Sookie shook her head sadly. She’d hated having to leave everyone without a word, but she knew that they would be in greater danger if she tried to contact them. “It’s probably better for them that way,” Sookie said sadly. “At least they’ll stay safe.”
“Yes,” Claudine agreed with sorrow in her own tone.
“Does Bill know where Tara and Alcide went?” Sookie asked, suddenly very concerned.
“No,” Claudine assured. “From what Leonie gathered, Bill never found out that Jason and Lafayette had been at the hospital, so he has never asked them questions about Alcide, which might have brought out information he could have used.”
“But surely Bill would have smelled that Jason and the others were there—at the hospital—right?”
Claudine shook her head. “Not necessarily. He would have asked Jason about it if he had. Between the disinfectant smells in the hospital and the smell of the Werewolf—not to mention you and Eric—Bill probably missed the fact that Jason and Lafayette had been there. Lafayette has a similar scent to Tara since they are related, and Jason’s scent is similar to yours, though not as strong. Just in case, however, Leonie wiped Jason’s memory of your time in the hospital. She did the same to Lafayette too.”

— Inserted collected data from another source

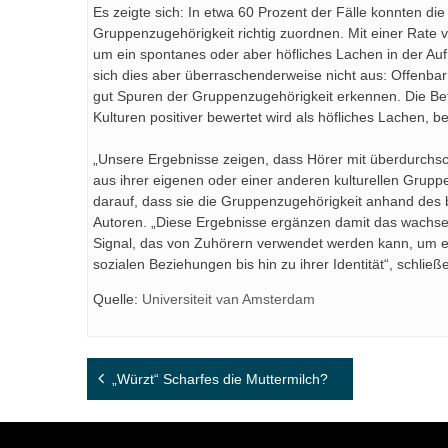
Es zeigte sich: In etwa 60 Prozent der Fälle konnten 
Gruppenzugehörigkeit richtig zuordnen. Mit einer Rate v
um ein spontanes oder aber höfliches Lachen in der Auf
sich dies aber überraschenderweise nicht aus: Offenbar
gut Spuren der Gruppenzugehörigkeit erkennen. Die B
Kulturen positiver bewertet wird als höfliches Lachen, be
„Unsere Ergebnisse zeigen, dass Hörer mit überdurchsc
aus ihrer eigenen oder einer anderen kulturellen Grup
darauf, dass sie die Gruppenzugehörigkeit anhand des
Autoren. „Diese Ergebnisse ergänzen damit das wachse
Signal, das von Zuhörern verwendet werden kann, um ei
sozialen Beziehungen bis hin zu ihrer Identität“, schließ
Quelle:
Universiteit van Amsterdam
Beitragsnavigation
„Würzt“ Scharfes die Muttermilch?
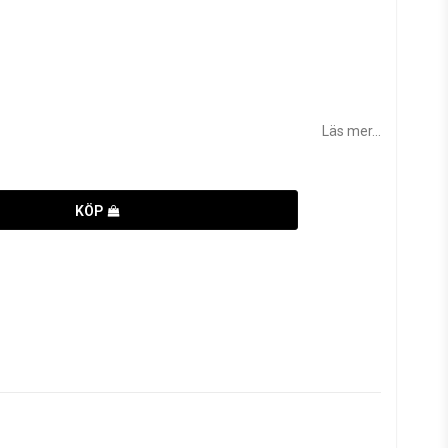
Läs mer...
KÖP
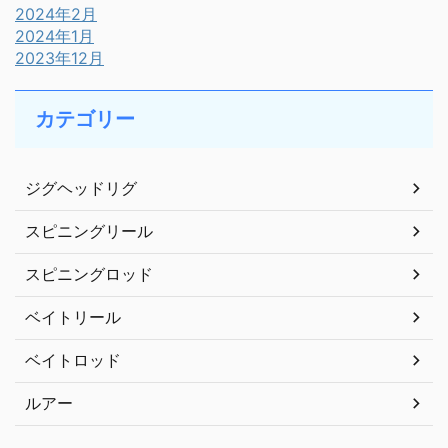
2024年2月
2024年1月
2023年12月
カテゴリー
ジグヘッドリグ
スピニングリール
スピニングロッド
ベイトリール
ベイトロッド
ルアー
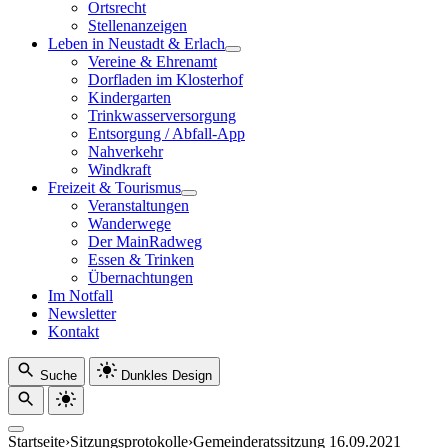
Ortsrecht
Stellenanzeigen
Leben in Neustadt & Erlach
Vereine & Ehrenamt
Dorfladen im Klosterhof
Kindergarten
Trinkwasserversorgung
Entsorgung / Abfall-App
Nahverkehr
Windkraft
Freizeit & Tourismus
Veranstaltungen
Wanderwege
Der MainRadweg
Essen & Trinken
Übernachtungen
Im Notfall
Newsletter
Kontakt
Suche
Dunkles Design
Startseite
›
Sitzungsprotokolle
›
Gemeinderatssitzung 16.09.2021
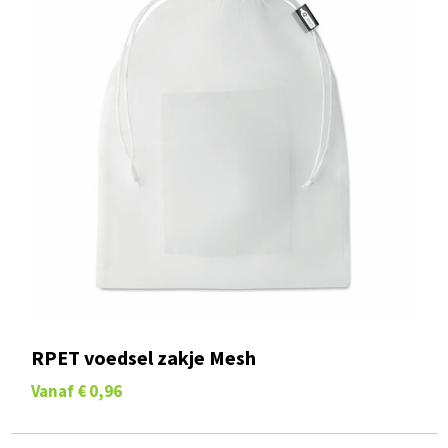
RPET voedsel zakje Mesh
Vanaf
€ 0,96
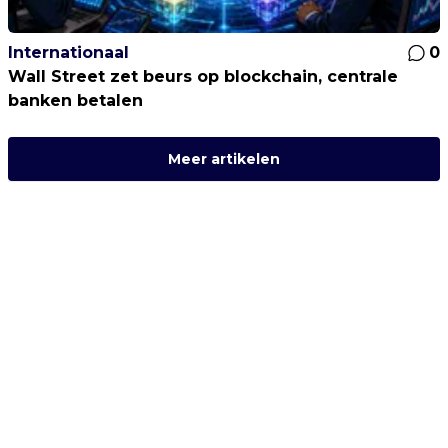
Internationaal
0
Wall Street zet beurs op blockchain, centrale
banken betalen
Meer artikelen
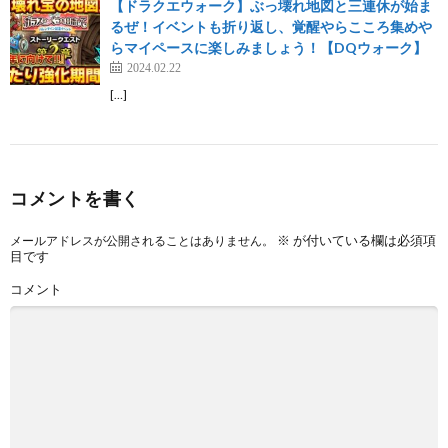
【ドラクエウォーク】ぶっ壊れ地図と三連休が始ま
るぜ！イベントも折り返し、覚醒やらこころ集めや
らマイペースに楽しみましょう！【DQウォーク】
2024.02.22
[…]
コメントを書く
※
が付いている欄は必須項
メールアドレスが公開されることはありません。
目です
コメント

“Do not worry,” Claudine assured, picking up Sookie’s apprehension. “Leonie just took the memories of that night from their minds to protect them—and your friends Tara and Alcide. And then she took away the memory of her visit. But that is all. What she did wouldn’t have harmed them.”
“I know it was for the best,” Sookie relented. “I just don’t like the idea of people being glamoured and their memories taken away. Eric does it too—to keep us safe―and it’s usually not that big of a deal, but I’ve been around people who have been glamoured too much,” she shivered, thinking of Ginger, “and I’m afraid for the people I love.”
Claudine nodded in understanding.
“Will you thank your grandmother for me?” Sookie asked as she touched the picture. “Will you thank her for all her help? And for taking care of Jason and Lafayette too?”
“Of course,” Claudine smiled. “Now—shall we practice your skills?”
Sookie nodded in affirmation and then followed Claudine off the porch.